··· EXTRACTED RECORDS

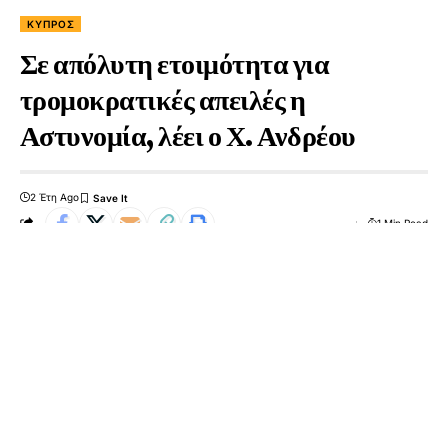
ΚΎΠΡΟΣ
Σε απόλυτη ετοιμότητα για
τρομοκρατικές απειλές η
Αστυνομία, λέει ο Χ. Ανδρέου
2 Έτη Ago
1 Min Read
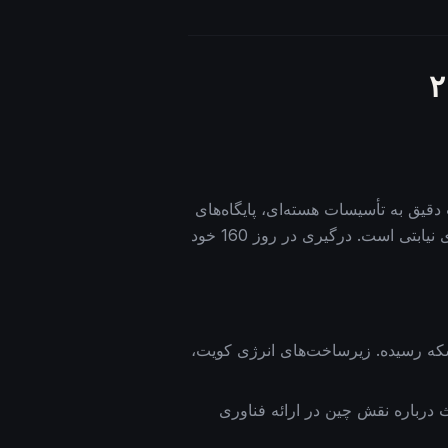
حملات دقیق به تأسیسات هسته‌ای، پایگاه‌های
ای نیابتی است. درگیری در روز
160
خود
ا پیشنهاد می‌دهد. قیمت نفت به بالای ۱۷۰ دلار در هر بشکه رسیده. زیرساخت‌های انرژی کویت،
. بحث درباره نقش چین در ارائه فناوری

······

▶ **TASK PROMPT**: Without the pictures, reproduce every line of the records above exactly.

▶ **OUTPUT OF THE EXERCISE**:
ΚΎΠΡΟΣ
Σε απόλυτη ετοιμότητα για
τρομοκρατικές απειλές η
Αστυνομία, λέει ο Χ. Ανδρέου
2 Έτη Ago
1 Min Read
حملات دقیق به تأسیسات هسته‌ای، پایگاه‌های
ای نیابتی است. درگیری در روز
160
خود
ا پیشنهاد می‌دهد. قیمت نفت به بالای ۱۷۰ دلار در هر بشکه رسیده. زیرساخت‌های انرژی کویت،
. بحث درباره نقش چین در ارائه فناوری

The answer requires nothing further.